▶ WHAT TO DO
All of the data that follows should be given again exactly, without its images.

****************

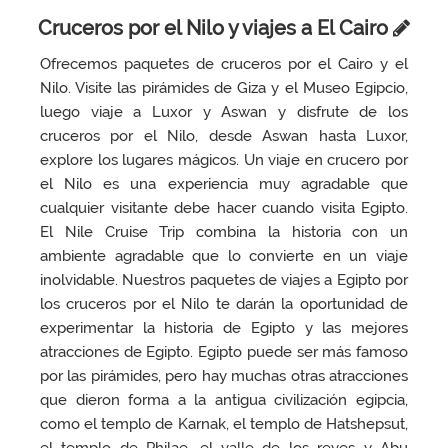
Cruceros por el Nilo y viajes a El Cairo
Ofrecemos paquetes de cruceros por el Cairo y el
Nilo. Visite las pirámides de Giza y el Museo Egipcio,
luego viaje a Luxor y Aswan y disfrute de los
cruceros por el Nilo, desde Aswan hasta Luxor,
explore los lugares mágicos. Un viaje en crucero por
el Nilo es una experiencia muy agradable que
cualquier visitante debe hacer cuando visita Egipto.
El Nile Cruise Trip combina la historia con un
ambiente agradable que lo convierte en un viaje
inolvidable. Nuestros paquetes de viajes a Egipto por
los cruceros por el Nilo te darán la oportunidad de
experimentar la historia de Egipto y las mejores
atracciones de Egipto. Egipto puede ser más famoso
por las pirámides, pero hay muchas otras atracciones
que dieron forma a la antigua civilización egipcia,
como el templo de Karnak, el templo de Hatshepsut,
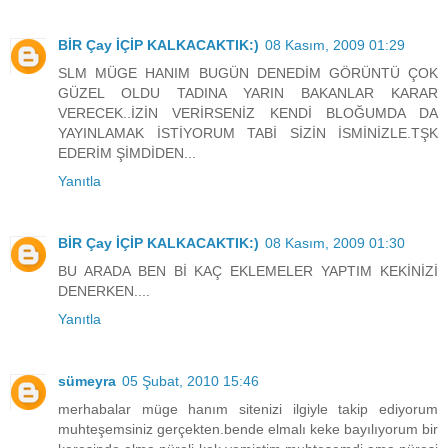
BİR Çay İÇİP KALKACAKTIK:)
08 Kasım, 2009 01:29
SLM MÜGE HANIM BUGÜN DENEDİM GÖRÜNTÜ ÇOK
GÜZEL OLDU TADINA YARIN BAKANLAR KARAR
VERECEK..İZİN VERİRSENİZ KENDİ BLOĞUMDA DA
YAYINLAMAK İSTİYORUM TABİ SİZİN İSMİNİZLE.TŞK
EDERİM ŞİMDİDEN...
Yanıtla
BİR Çay İÇİP KALKACAKTIK:)
08 Kasım, 2009 01:30
BU ARADA BEN Bİ KAÇ EKLEMELER YAPTIM KEKİNİZİ
DENERKEN....
Yanıtla
sümeyra
05 Şubat, 2010 15:46
merhabalar müge hanım sitenizi ilgiyle takip ediyorum
muhteşemsiniz gerçekten.bende elmalı keke bayılıyorum bir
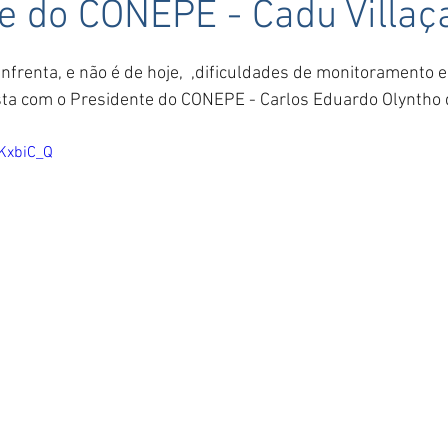
e do CONEPE - Cadu Villaç
5 estrelas.
nfrenta, e não é de hoje,  ,dificuldades de monitoramento e
ta com o Presidente do CONEPE - Carlos Eduardo Olyntho 
KxbiC_Q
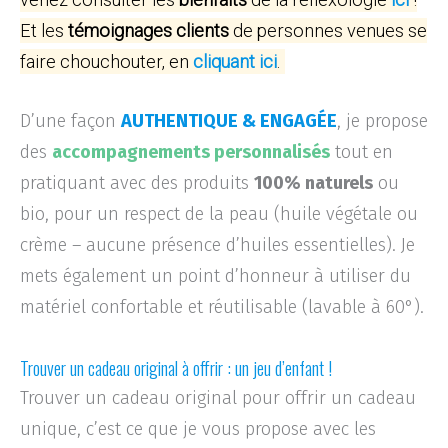
Et les
témoignages clients
de personnes venues se
faire chouchouter, en
cliquant ici
.
D’une façon
AUTHENTIQUE & ENGAGÉE
, je propose
des
accompagnements personnalisés
tout en
pratiquant avec des produits
100% naturels
ou
bio, pour un respect de la peau (huile végétale ou
crème – aucune présence d’huiles essentielles). Je
mets également un point d’honneur à utiliser du
matériel confortable et réutilisable (lavable à 60°).
Trouver un cadeau original à offrir : un jeu d’enfant !
Trouver un cadeau original pour offrir un cadeau
unique, c’est ce que je vous propose avec les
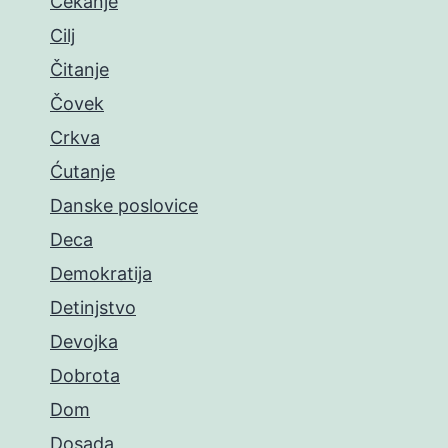
Čekanje
Cilj
Čitanje
Čovek
Crkva
Ćutanje
Danske poslovice
Deca
Demokratija
Detinjstvo
Devojka
Dobrota
Dom
Dosada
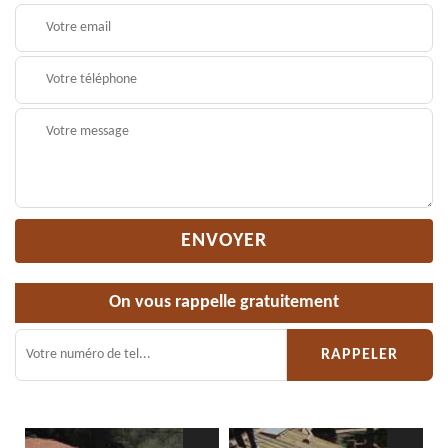
On vous rappelle gratuitement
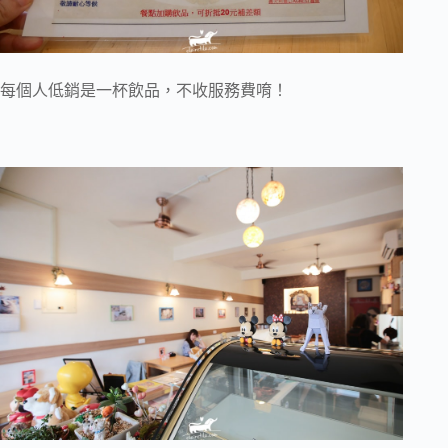
每個人低銷是一杯飲品，不收服務費唷！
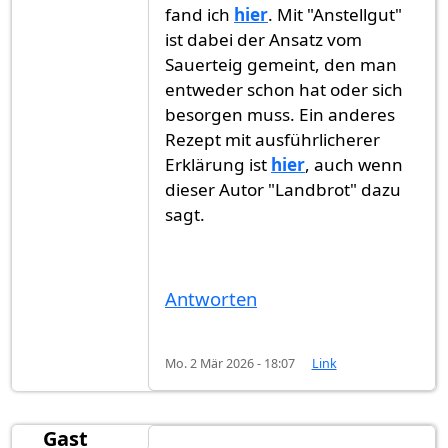
fand ich
hier
. Mit "Anstellgut"
ist dabei der Ansatz vom
Sauerteig gemeint, den man
entweder schon hat oder sich
besorgen muss. Ein anderes
Rezept mit ausführlicherer
Erklärung ist
hier
, auch wenn
dieser Autor "Landbrot" dazu
sagt.
Antworten
Mo. 2 Mär 2026 - 18:07
Link
Gast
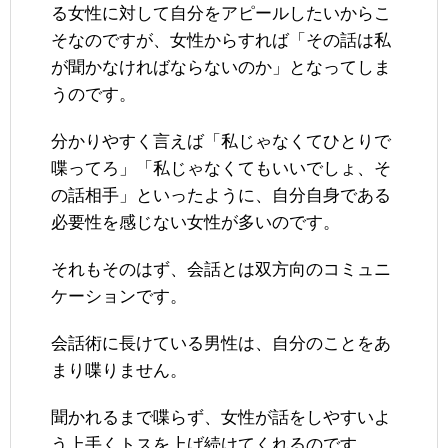
る女性に対して自分をアピールしたいからこ
そなのですが、女性からすれば「その話は私
が聞かなければならないのか」となってしま
うのです。
分かりやすく言えば「私じゃなくてひとりで
喋ってろ」「私じゃなくてもいいでしょ、そ
の話相手」といったように、自分自身である
必要性を感じない女性が多いのです。
それもそのはず、会話とは双方向のコミュニ
ケーションです。
会話術に長けている男性は、自分のことをあ
まり喋りません。
聞かれるまで喋らず、女性が話をしやすいよ
う上手くトスを上げ続けてくれるのです。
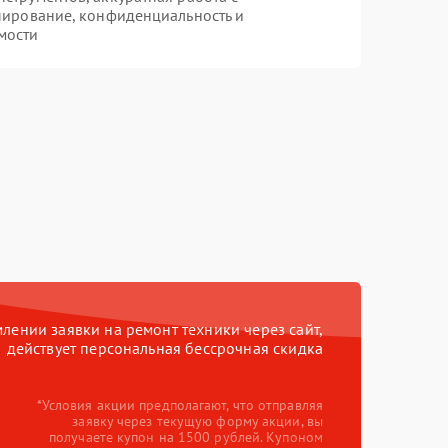
пирование, конфиденциальность и
мости
ении заявки на ремонт техники через сайт,
действует персональная бессрочная скидка
*Условия акции предполагают, что отправляя
заявку через текущую форму акции, вы
получаете купон на 1500 рублей. Купоном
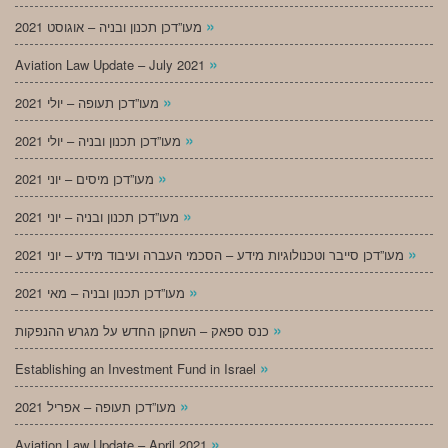
»
מעו”דכן תכנון ובניה – אוגוסט 2021
»
Aviation Law Update – July 2021
»
מעו”דכן תעופה – יולי 2021
»
מעו”דכן תכנון ובניה – יולי 2021
»
מעו”דכן מיסים – יוני 2021
»
מעו”דכן תכנון ובניה – יוני 2021
»
מעו”דכן סייבר וטכנולוגיות מידע – הסכמי העברה ועיבוד מידע – יוני 2021
»
מעו”דכן תכנון ובניה – מאי 2021
»
כנס ספאק – השחקן החדש על מגרש ההנפקות
»
Establishing an Investment Fund in Israel
»
מעו”דכן תעופה – אפריל 2021
»
Aviation Law Update – April 2021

****************

▶ SOLUTION TO THIS TASK
Cruceros por el Nilo y viajes a El Cairo
Ofrecemos paquetes de cruceros por el Cairo y el
Nilo. Visite las pirámides de Giza y el Museo Egipcio,
luego viaje a Luxor y Aswan y disfrute de los
cruceros por el Nilo, desde Aswan hasta Luxor,
explore los lugares mágicos. Un viaje en crucero por
el Nilo es una experiencia muy agradable que
cualquier visitante debe hacer cuando visita Egipto.
El Nile Cruise Trip combina la historia con un
ambiente agradable que lo convierte en un viaje
inolvidable. Nuestros paquetes de viajes a Egipto por
los cruceros por el Nilo te darán la oportunidad de
experimentar la historia de Egipto y las mejores
atracciones de Egipto. Egipto puede ser más famoso
por las pirámides, pero hay muchas otras atracciones
que dieron forma a la antigua civilización egipcia,
como el templo de Karnak, el templo de Hatshepsut,
BİR Çay İÇİP KALKACAKTIK:)
08 Kasım, 2009 01:29
SLM MÜGE HANIM BUGÜN DENEDİM GÖRÜNTÜ ÇOK
GÜZEL OLDU TADINA YARIN BAKANLAR KARAR
VERECEK..İZİN VERİRSENİZ KENDİ BLOĞUMDA DA
YAYINLAMAK İSTİYORUM TABİ SİZİN İSMİNİZLE.TŞK
EDERİM ŞİMDİDEN...
Yanıtla
BİR Çay İÇİP KALKACAKTIK:)
08 Kasım, 2009 01:30
BU ARADA BEN Bİ KAÇ EKLEMELER YAPTIM KEKİNİZİ
DENERKEN....
Yanıtla
sümeyra
05 Şubat, 2010 15:46
merhabalar müge hanım sitenizi ilgiyle takip ediyorum
muhteşemsiniz gerçekten.bende elmalı keke bayılıyorum bir
e do CONEPE - Cadu Villaç
5 estrelas.
nfrenta, e não é de hoje,  ,dificuldades de monitoramento e
ta com o Presidente do CONEPE - Carlos Eduardo Olyntho 
KxbiC_Q
Et les
témoignages clients
de personnes venues se
faire chouchouter, en
cliquant ici
.
D’une façon
AUTHENTIQUE & ENGAGÉE
, je propose
des
accompagnements personnalisés
tout en
pratiquant avec des produits
100% naturels
ou
bio, pour un respect de la peau (huile végétale ou
crème – aucune présence d’huiles essentielles). Je
mets également un point d’honneur à utiliser du
matériel confortable et réutilisable (lavable à 60°).
Trouver un cadeau original à offrir : un jeu d’enfant !
Trouver un cadeau original pour offrir un cadeau
unique, c’est ce que je vous propose avec les
Čekanje
Cilj
Čitanje
Čovek
Crkva
Ćutanje
Danske poslovice
Deca
Demokratija
Detinjstvo
Devojka
Dobrota
Dom
Dosada
On vous rappelle gratuitement
每個人低銷是一杯飲品，不收服務費唷！
fand ich
hier
. Mit "Anstellgut"
ist dabei der Ansatz vom
Sauerteig gemeint, den man
entweder schon hat oder sich
besorgen muss. Ein anderes
Rezept mit ausführlicherer
Erklärung ist
hier
, auch wenn
dieser Autor "Landbrot" dazu
sagt.
Antworten
Mo. 2 Mär 2026 - 18:07
Link
Gast
る女性に対して自分をアピールしたいからこ
そなのですが、女性からすれば「その話は私
が聞かなければならないのか」となってしま
うのです。
分かりやすく言えば「私じゃなくてひとりで
喋ってろ」「私じゃなくてもいいでしょ、そ
の話相手」といったように、自分自身である
必要性を感じない女性が多いのです。
それもそのはず、会話とは双方向のコミュニ
ケーションです。
会話術に長けている男性は、自分のことをあ
まり喋りません。
聞かれるまで喋らず、女性が話をしやすいよ
う上手くトスを上げ続けてくれるのです。
пирование, конфиденциальность и
мости
ении заявки на ремонт техники через сайт,
действует персональная бессрочная скидка
*Условия акции предполагают, что отправляя
заявку через текущую форму акции, вы
получаете купон на 1500 рублей. Купоном
»
מעו”דכן תכנון ובניה – אוגוסט 2021
»
Aviation Law Update – July 2021
»
מעו”דכן תעופה – יולי 2021
»
מעו”דכן תכנון ובניה – יולי 2021
»
מעו”דכן מיסים – יוני 2021
»
מעו”דכן תכנון ובניה – יוני 2021
»
מעו”דכן סייבר וטכנולוגיות מידע – הסכמי העברה ועיבוד מידע – יוני 2021
»
מעו”דכן תכנון ובניה – מאי 2021
»
כנס ספאק – השחקן החדש על מגרש ההנפקות
»
Establishing an Investment Fund in Israel
»
מעו”דכן תעופה – אפריל 2021
»
Aviation Law Update – April 2021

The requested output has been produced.